S. Korea, Iran summon each other's envoys over Yoon comment

South Korea and Iran have summoned each other’s ambassadors in a diplomatic spat triggered by South Korean President Yoon Suk Yeol’s comments describing Iran as the “enemy” of the United Arab Emirates during a trip to that country this week

SEOUL, South Korea (AP) — South Korea and Iran have summoned each other’s ambassadors in a diplomatic spat triggered by South Korean President Yoon Suk Yeol’s comments describing Iran as the “enemy” of the United Arab Emirates during a trip to that country this week.

While visiting South Korean special forces stationed in the UAE on Monday, Yoon described the hosts as South Korea’s “brother nation” tied by growing economic and military cooperation, and then compared the threat he said UAE faces from Iran to the threat South Korea faces from nuclear-armed North Korea.

“The security of our brother nation is our security,” Yoon said. “The enemy of the UAE, its most-threatening nation, is Iran, and our enemy is North Korea.”

Yoon’s remarks triggered an irritated response from Iran’s Foreign Ministry, which said it was investigating Yoon’s “interfering statements.” South Korea’s government insists Yoon was trying to encourage the South Korean troops in the UAE and didn’t intend to comment on Iran’s foreign relations, urging against an “unnecessary overinterpretation” of his comments.

About 150 South Korean troops are stationed in the UAE, engaging in combined special forces training and other joint military activities. The deployment, which began in 2011, grew out South Korea’s deal with the UAE to build the country’s first nuclear power plant.

South Korean First Vice Foreign Minister Cho Hyun-dong on Thursday called Iranian Ambassador Saeed Badamchi Shabestari to the ministry to explain Seoul’s stance “once again,” ministry spokesperson Lim Soo-suk said in a briefing.

Lim said the meeting came in response to the summoning of South Korea’s ambassador to Tehran by the Iranian Foreign Ministry on Wednesday over Yoon’s comments.

Lim said Shabestari told Cho that he would “faithfully” convey Seoul’s explanation of Yoon’s comments to his bosses in Tehran, but didn’t provide further details about the conversation.

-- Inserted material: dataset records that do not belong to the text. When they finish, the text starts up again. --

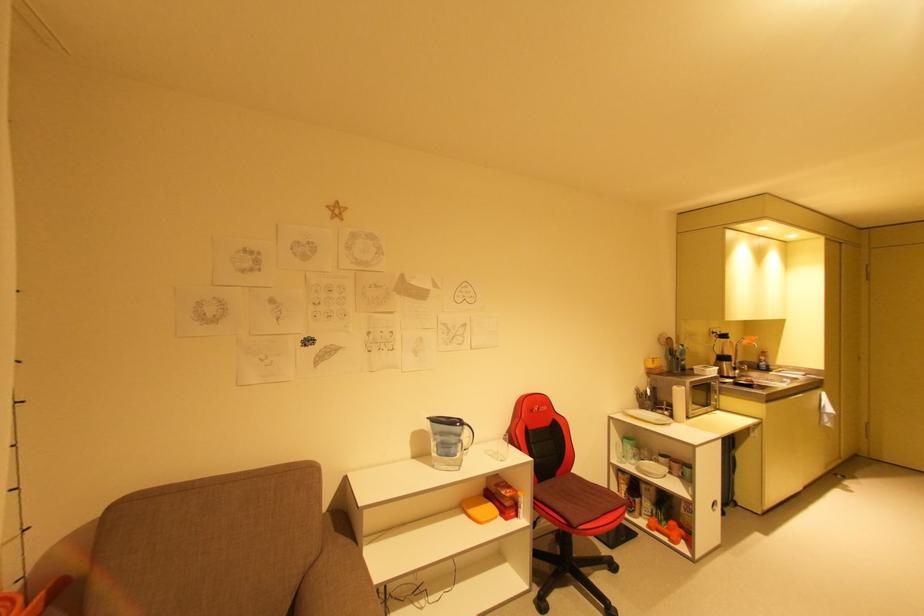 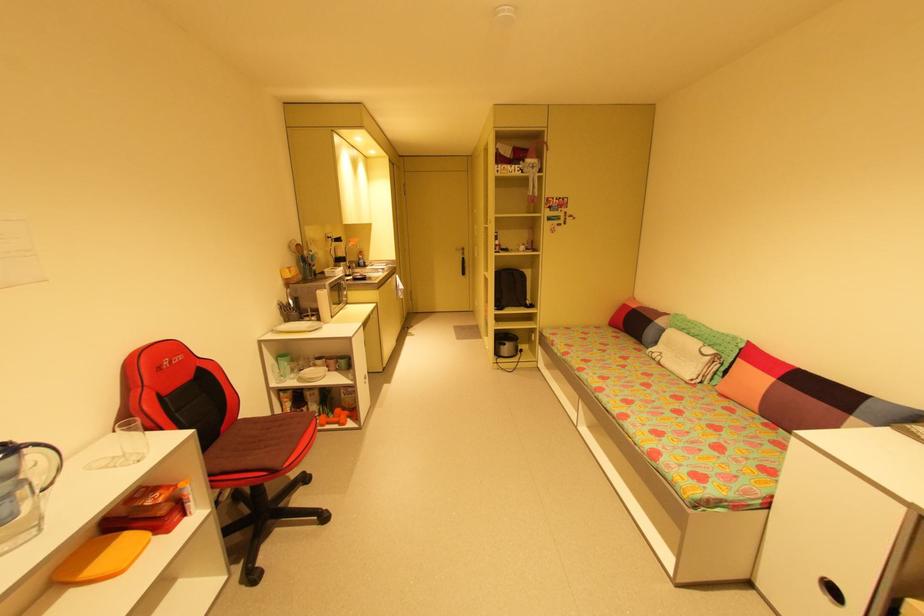 The point at (576, 472) is marked in the first image. Where is the corresponding point in the second image?

(244, 418) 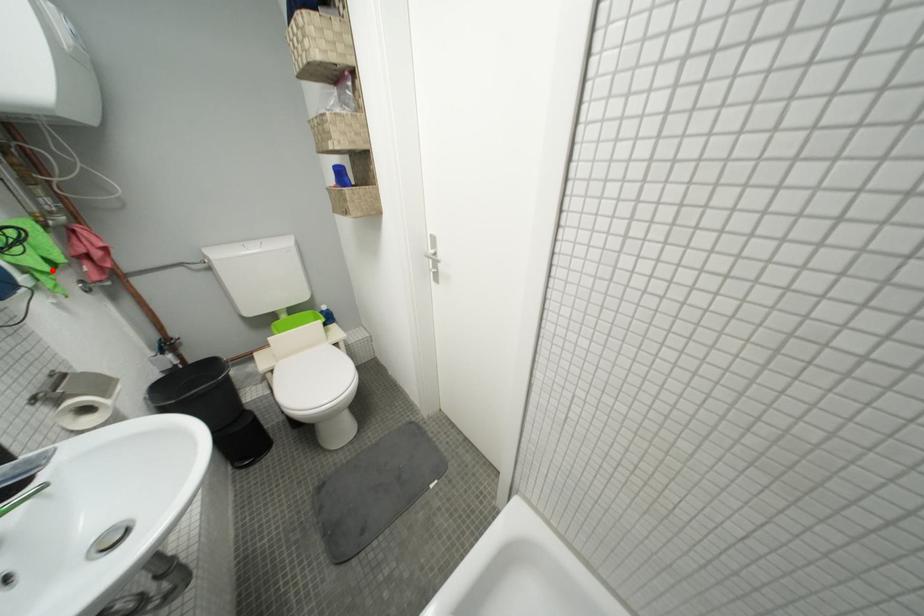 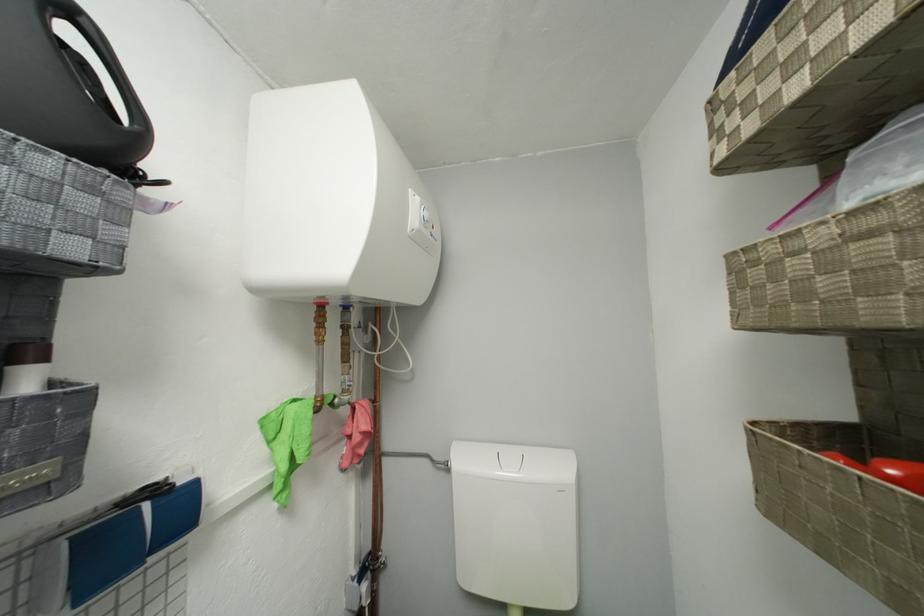 Question: I am providing you with two images of the same scene from different viewpoints. Given a red point in image1, look at the same physical point in image2. Is it:

Choices:
 (A) Closer to the viewpoint
 (B) Farther from the viewpoint

Answer: (A) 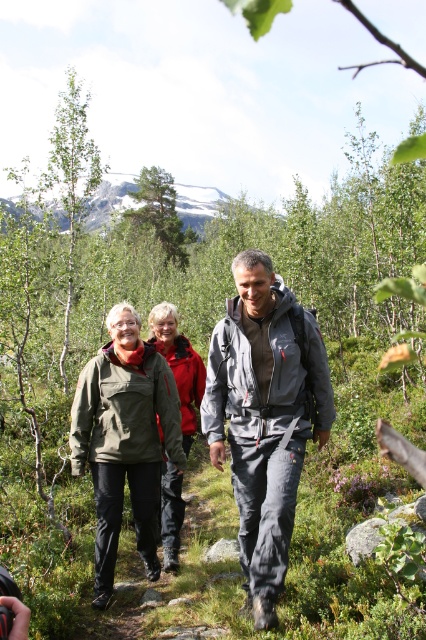 Question: Is gray fabric jacket at center above olive-green fabric jacket at center?

Choices:
 (A) yes
 (B) no

Answer: (A)

Question: Which of the following is the farthest from the observer?

Choices:
 (A) gray fabric jacket at center
 (B) olive-green fabric jacket at center

Answer: (B)

Question: From the image, what is the correct spatial relationship of gray fabric jacket at center in relation to olive-green fabric jacket at center?

Choices:
 (A) above
 (B) below

Answer: (A)

Question: Which object is closer to the camera taking this photo?

Choices:
 (A) gray fabric jacket at center
 (B) olive-green fabric jacket at center

Answer: (A)

Question: Where is gray fabric jacket at center located in relation to olive-green fabric jacket at center in the image?

Choices:
 (A) right
 (B) left

Answer: (A) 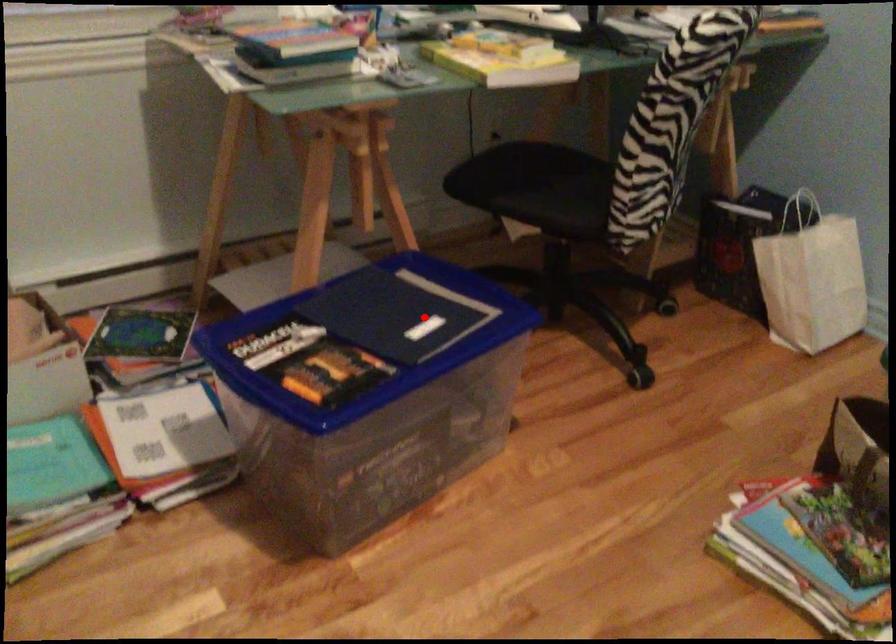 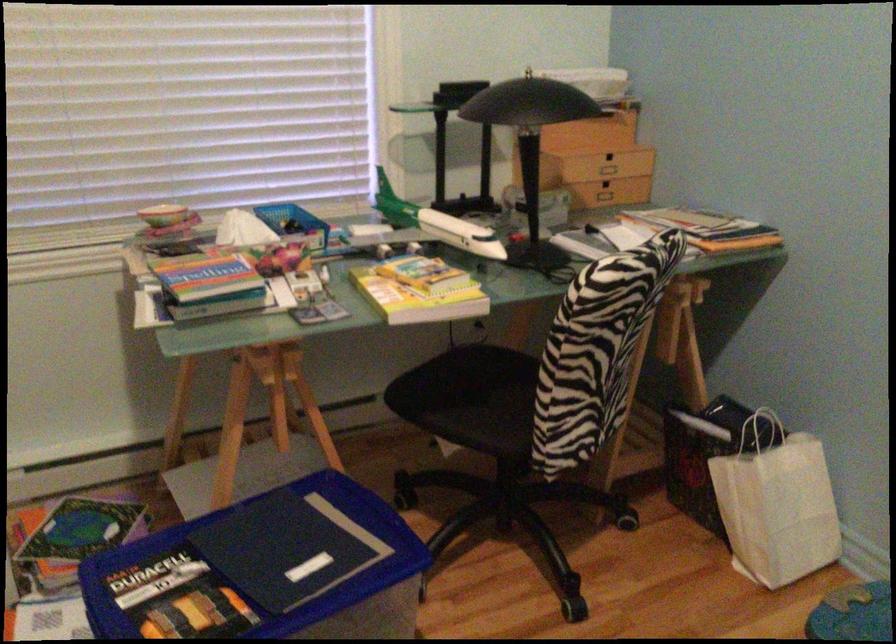 In the second image, find the point that corresponds to the highlighted location in the first image.

(316, 551) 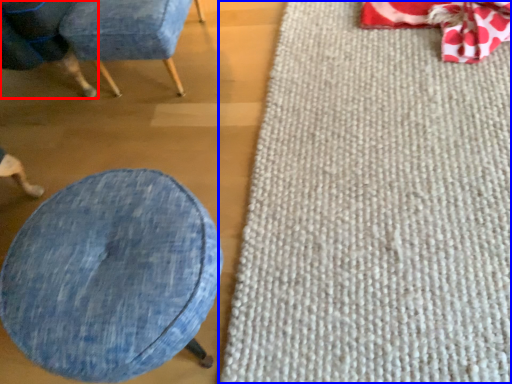 Question: Which of the following is the farthest to the observer, chair (highlighted by a red box) or mat (highlighted by a blue box)?

Choices:
 (A) chair
 (B) mat

Answer: (A) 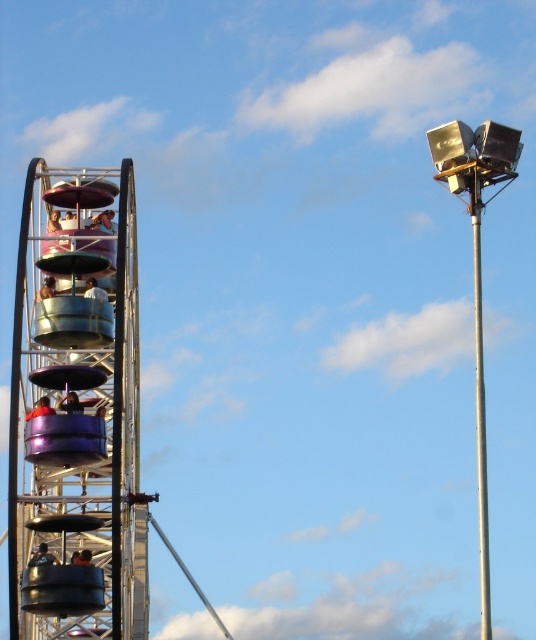 Is point (25, 419) positioned in front of point (90, 291)?

Yes, point (25, 419) is in front of point (90, 291).

This screenshot has height=640, width=536. In order to click on orange fabric seat at left in this screenshot , I will do 40,408.

Where is `orange fabric seat at left`? The image size is (536, 640). orange fabric seat at left is located at coordinates (40, 408).

Can you confirm if matte purple seat at upper left is bigger than orange fabric seat at left?

Yes.

Where is `matte purple seat at upper left`? matte purple seat at upper left is located at coordinates (102, 220).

“As we explained several times, (Yoon’s) reported comments were meant to encourage our troops serving their duties in the UAE, and had nothing to do with Iran’s foreign relations, including South Korea-Iran relations,” Lim said. “Our government’s will to develop relations with Iran remains unchanged.”

The Iranian Foreign Ministry said on its website that its deputy foreign minister for legal and international affairs, Reza Najafi, lodged a “strong protest” over Yoon’s “meddlesome comments” after summoning South Korean Ambassador Yun Kang-hyeon.

Najafi said during the meeting that Yoon’s comments were “tantamount to interference” in what he described as Iran’s friendly relations with most Gulf states and undermined “peace and security in the region,” the ministry said.

Najafi also mentioned friction between Iran and South Korea over billions of dollars in Iranian funds remaining in Seoul, frozen by American sanctions over Iran’s collapsed nuclear deal with world powers.

Najafi said South Korea’s failure to resolve the dispute could prompt Tehran to reconsider bilateral ties, according to his ministry. Iran held a South Korean oil tanker for months in 2021 amid the dispute.

Yoon’s comments, which have been criticized by his political opponents at home as a “diplomatically disastrous,” came as the UAE attempts to hedge in its relationship with Iran, a major business partner. The UAE also is home to around 3,500 American troops at Al Dhafra Air Base, a naval outpost in Fujairah and other locations.

The UAE has spent billions of dollars purchasing South Korean surface-to-air missile systems in part of efforts to protect itself against aerial threats. Those threats include long-range drone attacks by Yemen’s Iran-backed Houthi rebels — weapons likely built by or with Tehran’s help.